The use of novel endpoints also represents risk. In the absence of any precedent for such a study, a global panel of experts agreed that the MITIGATE primary endpoint—time to first flare—was meaningful and appropriate. Nevertheless, uncertainties remain about the treatment effect size, performance of the novel flare criteria, and regulatory acceptance of the selected endpoints.

There are no widely accepted definitions for remission or complete response in IgG4-RD. One of the MITGATE secondary endpoints, flare-free complete remission at 52 weeks, aims to capture complete response rate, but whether the definition used in this study is achievable and broadly relevant is not yet known.

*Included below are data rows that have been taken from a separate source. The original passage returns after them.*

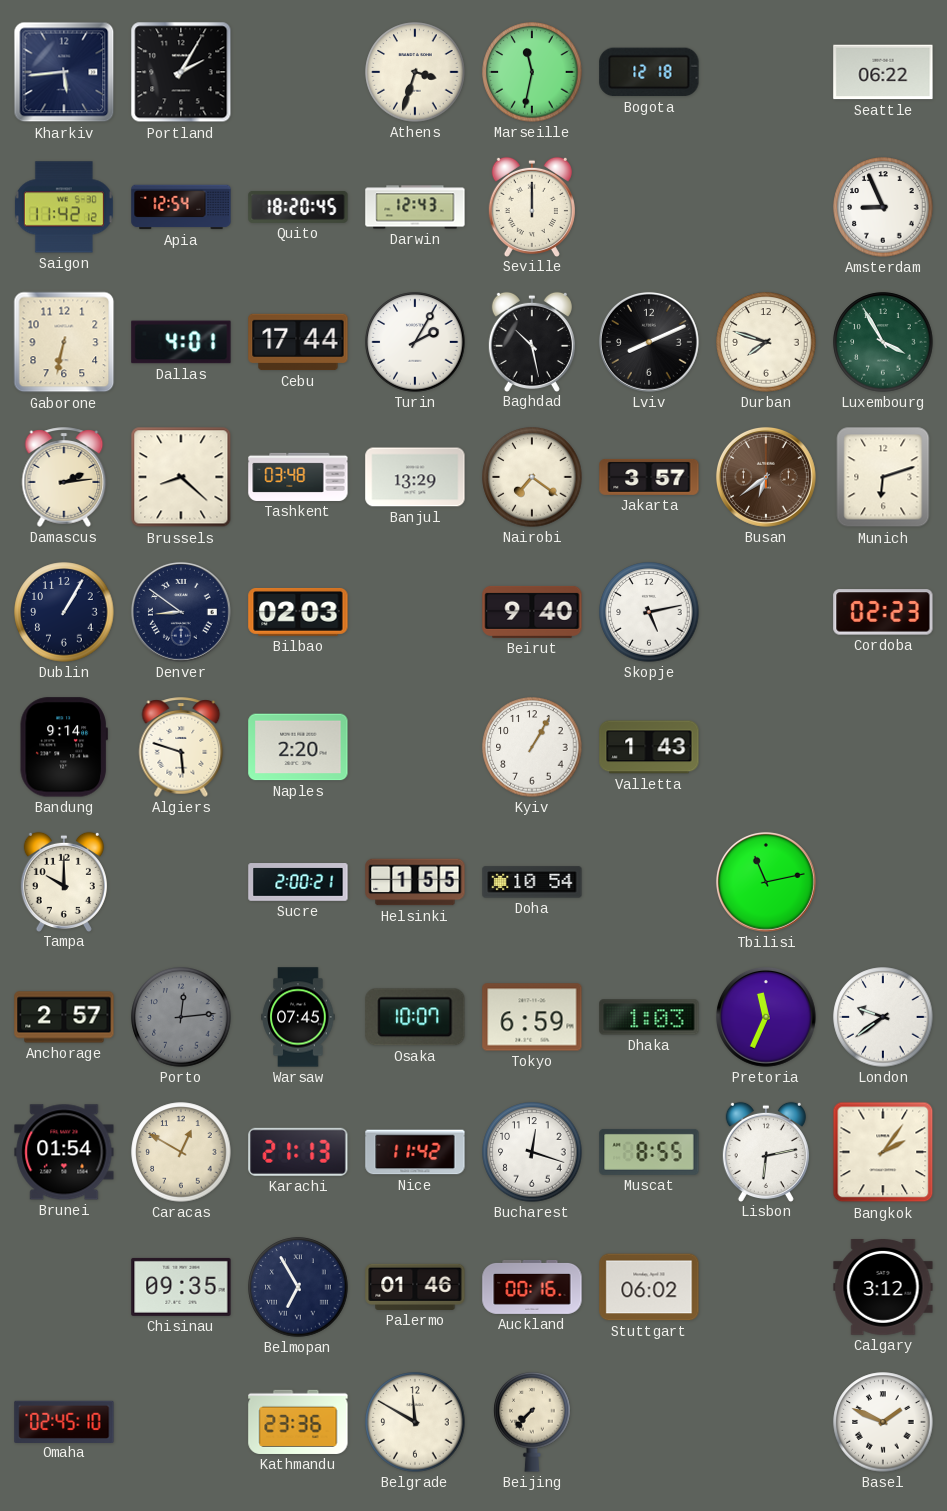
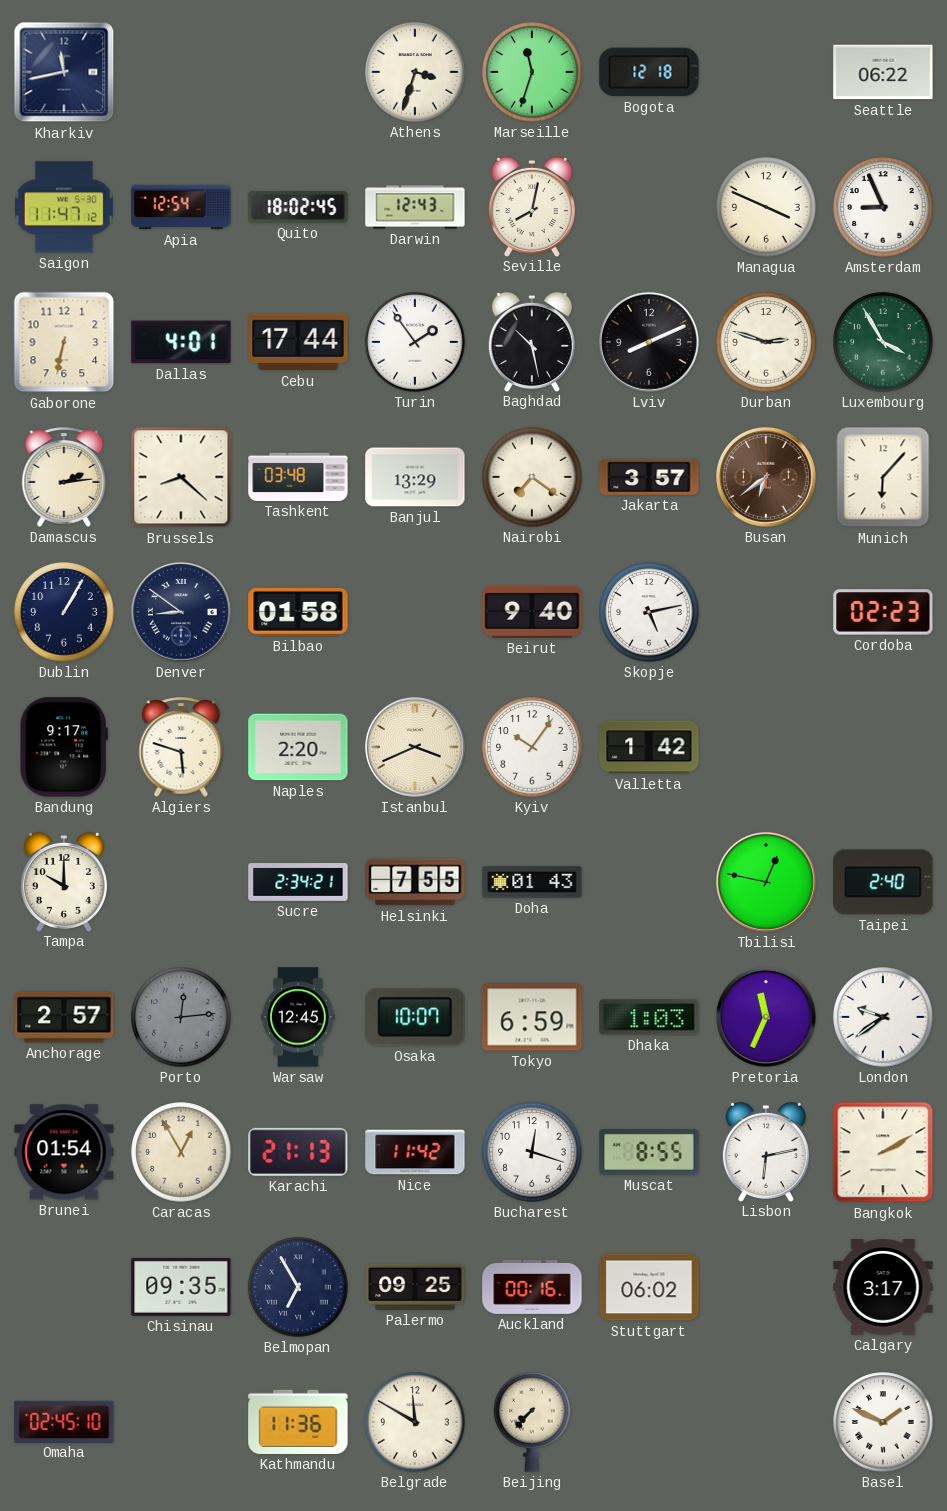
Kharkiv: 5:44 -> 11:43
Portland: 2:05 -> none
Marseille: 11:32 -> 11:33
Saigon: 11:42 -> 11:47
Quito: 18:20 -> 18:02
Seville: 12:00 -> 8:02
Managua: none -> 3:49
Turin: 2:05 -> 1:54
Durban: 7:48 -> 2:48
Munich: 6:12 -> 6:07
Bilbao: 02:03 -> 01:58
Bandung: 9:14 -> 9:17
Istanbul: none -> 3:41
Kyiv: 1:05 -> 10:06
Valletta: 1:43 -> 1:42
Sucre: 2:00 -> 2:34
Helsinki: 1:55 -> 7:55
Doha: 10:54 -> 01:43
Tbilisi: 11:13 -> 12:47
Taipei: none -> 2:40
Warsaw: 07:45 -> 12:45
Caracas: 12:50 -> 12:55
Bangkok: 2:06 -> 2:10
Palermo: 01:46 -> 09:25
Calgary: 3:12 -> 3:17
Kathmandu: 23:36 -> 11:36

It is possible that disease flares could be detected earlier in some cases if imaging were performed at some regular interval in the trial, e.g., every 6 months, regardless of whether patients had clinical evidence of active disease. We elected not to include regular, protocolized imaging for several reasons. First, there was concern about exposing patients to excessive ionizing radiation, as would be associated with the performance of computed tomography and other types of scans (e.g., positron emission tomography). Second, there is uncertainty about how extensive such protocolized imaging would need to be. In view of the radiation concerns, for example, if a patient has disease only involving the head and neck region at baseline, it seems imprudent and unnecessary to image the chest, abdomen, and pelvis in the absence of a clinical indication that there might be active disease in those regions. Finally, there is uncertainty about the interpretation of potentially equivocal findings on imaging.

Finally, there is uncertainty regarding the risk–benefit of long-term B-cell depletion in patients with IgG4-RD and how an agent such as inebilizumab would be incorporated into management practices. Some patients experience relatively benign disease manifestations, and some patients tolerate periodic treatment with GCs without serious adverse effects. Such patients may not require long-term maintenance therapy, and the risks of long-term B-cell depletion may not be appropriate in such cases. In many patients, however, the effects of organ dysfunction and damage can be life-threatening, and/or repeated courses of GCs for flare treatment are not acceptable. We envision that in these patients, long-term maintenance therapy with a B-cell-depleting agent at some interval might be an appropriate and acceptable strategy as it is in many other immune-mediated diseases.